My father sits up with the cup in his hand, spilling a bit of juice on his knee before setting it under the coffee table. He turns to me, dropping his voice low. “Why did you do it?” My face goes hot and cold at once. I pinch my own thigh. “Huh?”
“Why did you steal that thing?”
“I wanted to hear you play.”
My mother and father stare at me.
“You’re her father,” my mother reminds him. “Yell at her!”
“So you can play like you did last night,” I say, a strange sense of panic filling my chest. “The way you used to play over there, in Dubai.”
My mother snorts. “Play what?”
My father listens to me, for the first time, without scorn, his face opening up with faint surprise. Then he glances up at my mother and waves me away. “What kind of nonsense. I don’t know what she’s saying.”
“Remember, with the radio?” I mimic his playing, but he won’t look at me anymore and my arms fall to my sides. I try to steady my voice. “Your friend, the girl who plays the violin?”
“Girl?” my mother says in a voice that is small and strained. It does sound strange when I say it aloud. His friend, a girl.

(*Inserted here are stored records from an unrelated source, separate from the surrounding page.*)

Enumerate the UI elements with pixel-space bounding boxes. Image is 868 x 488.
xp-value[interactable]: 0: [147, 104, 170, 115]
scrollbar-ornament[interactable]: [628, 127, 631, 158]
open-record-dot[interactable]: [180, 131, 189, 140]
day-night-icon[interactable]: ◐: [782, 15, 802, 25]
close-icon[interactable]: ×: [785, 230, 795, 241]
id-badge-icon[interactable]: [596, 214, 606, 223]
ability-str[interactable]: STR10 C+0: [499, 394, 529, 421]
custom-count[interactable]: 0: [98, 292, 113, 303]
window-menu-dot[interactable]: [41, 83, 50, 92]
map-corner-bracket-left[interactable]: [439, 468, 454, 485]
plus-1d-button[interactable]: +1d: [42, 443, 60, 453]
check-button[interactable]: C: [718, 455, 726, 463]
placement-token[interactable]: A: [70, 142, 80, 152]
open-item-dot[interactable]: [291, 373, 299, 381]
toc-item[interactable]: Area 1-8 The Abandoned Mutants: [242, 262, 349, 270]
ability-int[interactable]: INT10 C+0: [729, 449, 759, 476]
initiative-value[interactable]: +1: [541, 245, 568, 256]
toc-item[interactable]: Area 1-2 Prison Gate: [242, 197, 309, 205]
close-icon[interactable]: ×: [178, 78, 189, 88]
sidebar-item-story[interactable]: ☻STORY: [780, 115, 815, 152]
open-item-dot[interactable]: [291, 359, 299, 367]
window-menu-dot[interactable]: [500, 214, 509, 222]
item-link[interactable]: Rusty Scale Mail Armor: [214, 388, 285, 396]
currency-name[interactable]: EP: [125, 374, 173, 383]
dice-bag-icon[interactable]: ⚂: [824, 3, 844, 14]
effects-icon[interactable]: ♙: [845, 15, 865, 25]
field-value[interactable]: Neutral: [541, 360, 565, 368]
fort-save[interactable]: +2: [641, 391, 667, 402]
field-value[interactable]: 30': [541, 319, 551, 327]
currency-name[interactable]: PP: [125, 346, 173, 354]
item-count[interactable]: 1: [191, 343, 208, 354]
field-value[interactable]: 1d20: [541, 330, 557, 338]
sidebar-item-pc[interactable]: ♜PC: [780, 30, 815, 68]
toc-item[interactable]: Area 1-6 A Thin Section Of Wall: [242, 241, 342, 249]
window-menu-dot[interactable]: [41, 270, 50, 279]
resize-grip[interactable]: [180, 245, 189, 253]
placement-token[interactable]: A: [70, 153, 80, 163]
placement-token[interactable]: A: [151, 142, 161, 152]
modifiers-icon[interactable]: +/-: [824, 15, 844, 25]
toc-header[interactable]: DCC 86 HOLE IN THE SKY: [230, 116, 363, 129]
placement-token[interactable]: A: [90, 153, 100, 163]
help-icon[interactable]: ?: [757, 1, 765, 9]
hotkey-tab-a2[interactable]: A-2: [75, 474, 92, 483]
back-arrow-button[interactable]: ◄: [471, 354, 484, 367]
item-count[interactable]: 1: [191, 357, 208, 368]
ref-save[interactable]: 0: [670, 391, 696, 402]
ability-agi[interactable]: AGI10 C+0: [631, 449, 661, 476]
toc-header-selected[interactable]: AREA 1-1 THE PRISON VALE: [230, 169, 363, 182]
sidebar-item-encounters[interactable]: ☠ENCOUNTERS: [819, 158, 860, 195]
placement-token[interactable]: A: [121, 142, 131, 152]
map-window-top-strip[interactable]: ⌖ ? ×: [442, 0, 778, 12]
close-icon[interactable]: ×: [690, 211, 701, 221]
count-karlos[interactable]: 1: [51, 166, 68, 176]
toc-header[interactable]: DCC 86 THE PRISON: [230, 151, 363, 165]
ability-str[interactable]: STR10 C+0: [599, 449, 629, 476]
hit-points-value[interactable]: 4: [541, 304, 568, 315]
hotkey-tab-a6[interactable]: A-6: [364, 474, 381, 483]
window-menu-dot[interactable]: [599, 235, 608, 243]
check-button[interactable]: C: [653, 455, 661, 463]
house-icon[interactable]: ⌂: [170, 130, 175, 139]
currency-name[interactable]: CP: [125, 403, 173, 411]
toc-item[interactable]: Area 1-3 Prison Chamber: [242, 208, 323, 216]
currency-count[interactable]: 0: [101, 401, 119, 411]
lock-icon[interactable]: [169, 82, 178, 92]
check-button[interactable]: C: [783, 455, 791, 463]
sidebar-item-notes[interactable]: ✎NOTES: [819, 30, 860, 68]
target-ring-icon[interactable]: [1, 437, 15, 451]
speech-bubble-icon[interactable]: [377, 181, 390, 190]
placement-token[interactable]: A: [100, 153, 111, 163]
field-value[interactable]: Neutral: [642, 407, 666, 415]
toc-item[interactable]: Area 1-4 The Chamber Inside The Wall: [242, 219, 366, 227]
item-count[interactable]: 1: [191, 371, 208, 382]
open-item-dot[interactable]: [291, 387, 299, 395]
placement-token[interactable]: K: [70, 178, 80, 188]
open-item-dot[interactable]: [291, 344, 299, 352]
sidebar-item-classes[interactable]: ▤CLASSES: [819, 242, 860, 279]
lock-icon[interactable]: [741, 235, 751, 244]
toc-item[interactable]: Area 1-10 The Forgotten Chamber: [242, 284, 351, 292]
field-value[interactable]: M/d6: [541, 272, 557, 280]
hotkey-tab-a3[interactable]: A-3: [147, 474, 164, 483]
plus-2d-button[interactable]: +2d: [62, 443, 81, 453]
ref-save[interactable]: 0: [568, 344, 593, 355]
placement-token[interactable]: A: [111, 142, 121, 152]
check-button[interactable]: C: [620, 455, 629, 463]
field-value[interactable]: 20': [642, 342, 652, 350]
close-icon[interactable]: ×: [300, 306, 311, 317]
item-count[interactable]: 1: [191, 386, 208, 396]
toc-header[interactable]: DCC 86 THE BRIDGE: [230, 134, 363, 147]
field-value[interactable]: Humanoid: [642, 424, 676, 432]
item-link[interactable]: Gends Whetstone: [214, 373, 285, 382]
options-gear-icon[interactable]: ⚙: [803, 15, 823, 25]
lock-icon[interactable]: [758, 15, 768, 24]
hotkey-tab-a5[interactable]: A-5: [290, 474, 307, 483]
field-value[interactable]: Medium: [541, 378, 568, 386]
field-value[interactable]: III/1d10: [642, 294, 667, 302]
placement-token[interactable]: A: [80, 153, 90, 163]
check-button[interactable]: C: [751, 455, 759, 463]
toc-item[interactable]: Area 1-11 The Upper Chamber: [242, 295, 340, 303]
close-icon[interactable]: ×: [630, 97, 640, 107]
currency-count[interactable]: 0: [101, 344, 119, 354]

My mother turns to my father, and as his eyes search mine, I understand that he isn’t lying. He simply doesn’t remember. He doesn’t remember saying, You are the only one who gets me, the loveliest compliment of all my eight years.
Quietly, my mother tells me to go to my room and get dressed. She says that she will drive me to the Lipkins’s so I can apologize and return the violin.

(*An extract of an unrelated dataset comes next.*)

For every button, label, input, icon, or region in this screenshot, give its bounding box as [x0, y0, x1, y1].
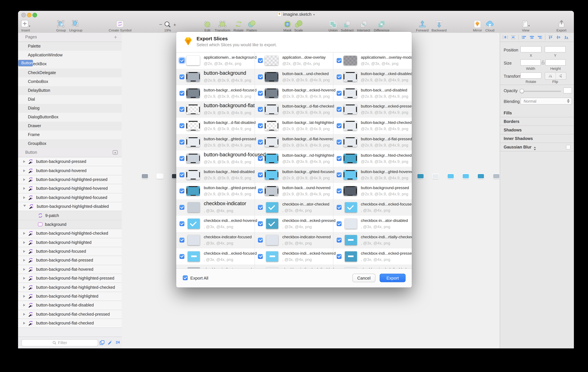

Before I have closed the door to my room, the fight has begun. Their voices are subdued and tense, nearly unintelligible until they start shouting, and I learn certain truths at terrible speeds: there is a woman in the Gulf, a woman he left behind for my mother’s visa, a woman who may be watching the road and waiting for him as we once did. And though none of us will ever again call up her presence, the woman will take up space in our house, as ubiquitous as a vapor, a woman at my window with one hand on the sill, tapping on the glass with the bow of her violin.
My mother and father stop fighting only when the old man who lives below us bangs his broom against his ceiling. The old man usually delivers this complaint when I’m jumping rope indoors, and for once I am grateful for his intervention. My parents fall silent.
I hear the door to my mother’s bedroom slam shut. I am still sitting at the foot of my bed, gripping the bedpost, waiting to know what has changed and what will stay the same. Through the wall I hear the sound of soft, stifled weeping.
By the time I get up and pad quietly to my mother’s door, the weeping has stopped. I know how to comfort her, how to crawl into her bed and hang my leg over her hip the way we used to sleep when it was just the two of us. I slip into her unlit room, and as my eyes adjust to the darkness, I make out a hunched shape—my father. Alone, he is sitting on the edge of the bed, his back to me. When he wipes the corner of each eye with the heel of his hand, he seems no older than I am, and I will remember this gesture for years. I linger in the still pool of his sorrow. Quietly as I can, I slip back into the hall and close the door.